Magic Johnson to play in Sweden

Click to follow
The Independent Online

Earvin "Magic" Johnson arrives in Sweden on Monday for his first competitive game since retiring from the Los Angeles Lakers in 1996.

Earvin "Magic" Johnson arrives in Sweden on Monday for his first competitive game since retiring from the Los Angeles Lakers in 1996.

Making another comeback at the age of 40, albeit only for one game, Johnson will play on Tuesday night for a team that bears his nickname, Magic M7, against a team from Uppsala.

Interest in Johnson's comeback is so big that the game will be broadcast live on one of Sweden's biggest television networks. Basketball is popular in Sweden, but ranks far behind soccer and ice hockey, and league games are almost never broadcast on television.

Johnson's team is based in Boras, a city of 110,000 inhabitants in western Sweden. The arena, which only seats some 3,800, sold out quickly for Johnson's game.

Johnson, who led the Lakers to five NBA titles in the 1980s, works out daily and played 12 minutes in his annual all-star game in Los Angeles in early August.

So how many minutes can Johnson play in a league that is certainly not among the best in Europe.

"It's hard for me to say how many minutes Earvin can play," said Charles Barton, coach of Magic M7 and a former Swedish national team coach. "I expect him to play a lot. He wouldn't come and not be prepared."

Last season, Magic M7, finished fifth in the Swedish League and missed the playoffs. This season, the team is off to a 6-0 start and hardly needs Johnson. But who could ever turn down one of the greatest basketball players ever?

"I told the players tonight after practice that they have to play with Earvin, not watch him," Barton said Sunday night.

Barton, whose parents flew over from Columbus, Ohio, to see their son coach what will be the most memorable game of his career, always thought Johnson was the ultimate player.

"I watched him a lot. He could play point guard and center in the same game," Barton said.

So which position will Johnson play Tuesday.

"Probably point guard, but I have to see him in practice," Barton said. "The practice tomorrow will be more fun than the game, to tell one of the greatest player ever that 'we want you to move here ...' It's a tremendous challenge and honor at the same time."

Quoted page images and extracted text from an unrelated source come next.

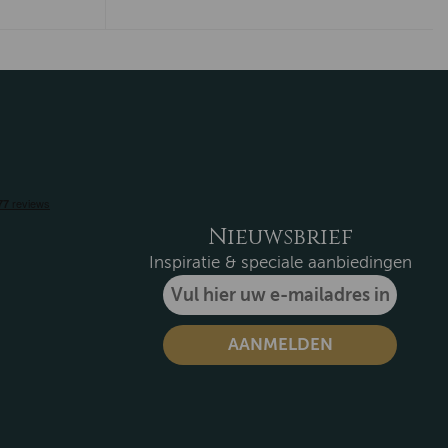
Nieuwsbrief
Inspiratie & speciale aanbiedingen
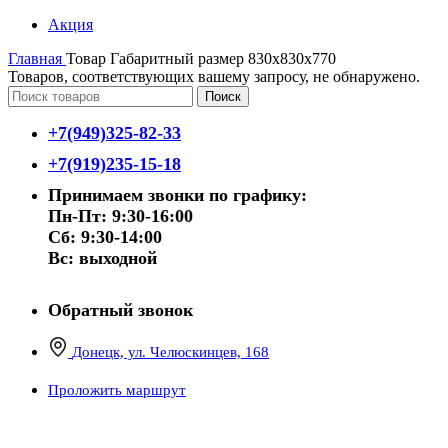
Акция
Главная
Товар Габаритный размер
830х830х770
Товаров, соответствующих вашему запросу, не обнаружено.
Поиск
+7(949)325-82-33
+7(919)235-15-18
Принимаем звонки по графику:
Пн-Пт: 9:30-16:00
Сб: 9:30-14:00
Вс: выходной
Обратный звонок
Донецк, ул. Челюскинцев, 168
Проложить маршрут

Steve Haney, Magic M7's manager, said Johnson picked Sweden partly because of the impression the country made on him during a 1996 tour with his all-star team made up of former NBA players.

"We have a licensing agreement and he's an advisor and consultant to the team," Haney said.

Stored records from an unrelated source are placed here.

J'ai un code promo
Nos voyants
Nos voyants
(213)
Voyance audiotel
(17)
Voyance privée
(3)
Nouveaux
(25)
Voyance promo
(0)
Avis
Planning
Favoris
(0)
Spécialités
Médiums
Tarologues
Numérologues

Johnson, who led Michigan State to a national collegiate title in 1979, learned he had tested positive for the HIV virus that can cause AIDS in 1991, and retired for the first time just before the start of the 1991-92 season.

After returning to play on the US Dream Team that won the gold medal in the 1992 Olympics, he made a brief comeback before the 1992-93 season, but quit again after several players expressed concerns about playing with him for health reasons.

In January 1996, he returned to the Lakers and played the remaining half of the season, retiring again, at age 37, after the Lakers were eliminated from the playoffs.